* [Activity] Could you print the entries below exactly, starting at the line that contains "The image size is (768, 2512)." and stopping after the last one?

[Collected data]
◇ ◇ ◇ ◇ ◇ ◇ ◇

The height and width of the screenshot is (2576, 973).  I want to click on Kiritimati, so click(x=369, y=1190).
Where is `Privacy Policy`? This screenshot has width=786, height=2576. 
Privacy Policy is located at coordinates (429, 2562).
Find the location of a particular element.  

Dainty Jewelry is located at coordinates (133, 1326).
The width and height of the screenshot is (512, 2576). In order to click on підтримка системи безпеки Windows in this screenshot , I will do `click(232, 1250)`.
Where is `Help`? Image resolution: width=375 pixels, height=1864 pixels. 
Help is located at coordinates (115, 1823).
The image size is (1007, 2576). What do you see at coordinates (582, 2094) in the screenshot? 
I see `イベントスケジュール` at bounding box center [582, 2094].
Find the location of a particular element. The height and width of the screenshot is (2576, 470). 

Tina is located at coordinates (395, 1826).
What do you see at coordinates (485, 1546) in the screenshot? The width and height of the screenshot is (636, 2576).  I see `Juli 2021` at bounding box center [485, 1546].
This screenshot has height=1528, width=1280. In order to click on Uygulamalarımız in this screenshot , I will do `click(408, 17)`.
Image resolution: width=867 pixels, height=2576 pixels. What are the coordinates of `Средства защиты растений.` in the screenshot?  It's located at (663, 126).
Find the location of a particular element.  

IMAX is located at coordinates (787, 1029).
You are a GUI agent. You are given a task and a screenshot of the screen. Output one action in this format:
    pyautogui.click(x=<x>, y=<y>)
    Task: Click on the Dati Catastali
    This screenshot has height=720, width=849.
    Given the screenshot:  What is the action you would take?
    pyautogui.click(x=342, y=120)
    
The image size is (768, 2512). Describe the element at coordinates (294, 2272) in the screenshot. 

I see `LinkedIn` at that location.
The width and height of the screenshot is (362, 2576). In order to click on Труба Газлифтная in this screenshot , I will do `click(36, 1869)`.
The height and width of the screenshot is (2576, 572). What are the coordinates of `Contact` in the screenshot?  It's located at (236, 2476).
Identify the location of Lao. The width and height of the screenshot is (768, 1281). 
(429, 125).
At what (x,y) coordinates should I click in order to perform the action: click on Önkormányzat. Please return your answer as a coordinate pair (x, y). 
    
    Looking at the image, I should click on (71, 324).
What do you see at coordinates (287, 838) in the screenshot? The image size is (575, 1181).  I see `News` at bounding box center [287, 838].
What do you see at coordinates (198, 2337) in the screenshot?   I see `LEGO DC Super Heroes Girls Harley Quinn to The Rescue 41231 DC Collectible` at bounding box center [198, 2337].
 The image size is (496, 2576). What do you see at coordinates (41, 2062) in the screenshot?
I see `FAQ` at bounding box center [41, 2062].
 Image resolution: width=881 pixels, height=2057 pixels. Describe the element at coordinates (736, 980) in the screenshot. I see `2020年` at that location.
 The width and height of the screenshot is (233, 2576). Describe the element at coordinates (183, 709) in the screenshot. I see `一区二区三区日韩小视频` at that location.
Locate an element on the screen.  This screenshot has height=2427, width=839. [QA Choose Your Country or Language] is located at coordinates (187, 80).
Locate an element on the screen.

◇ ◇ ◇ ◇ ◇ ◇ ◇

* [Answer space]
The image size is (768, 2512). Describe the element at coordinates (294, 2272) in the screenshot. 

I see `LinkedIn` at that location.
The width and height of the screenshot is (362, 2576). In order to click on Труба Газлифтная in this screenshot , I will do `click(36, 1869)`.
The height and width of the screenshot is (2576, 572). What are the coordinates of `Contact` in the screenshot?  It's located at (236, 2476).
Identify the location of Lao. The width and height of the screenshot is (768, 1281). 
(429, 125).
At what (x,y) coordinates should I click in order to perform the action: click on Önkormányzat. Please return your answer as a coordinate pair (x, y). 
    
    Looking at the image, I should click on (71, 324).
What do you see at coordinates (287, 838) in the screenshot? The image size is (575, 1181).  I see `News` at bounding box center [287, 838].
What do you see at coordinates (198, 2337) in the screenshot?   I see `LEGO DC Super Heroes Girls Harley Quinn to The Rescue 41231 DC Collectible` at bounding box center [198, 2337].
 The image size is (496, 2576). What do you see at coordinates (41, 2062) in the screenshot?
I see `FAQ` at bounding box center [41, 2062].
 Image resolution: width=881 pixels, height=2057 pixels. Describe the element at coordinates (736, 980) in the screenshot. I see `2020年` at that location.
 The width and height of the screenshot is (233, 2576). Describe the element at coordinates (183, 709) in the screenshot. I see `一区二区三区日韩小视频` at that location.
Locate an element on the screen.  This screenshot has height=2427, width=839. [QA Choose Your Country or Language] is located at coordinates (187, 80).
Locate an element on the screen.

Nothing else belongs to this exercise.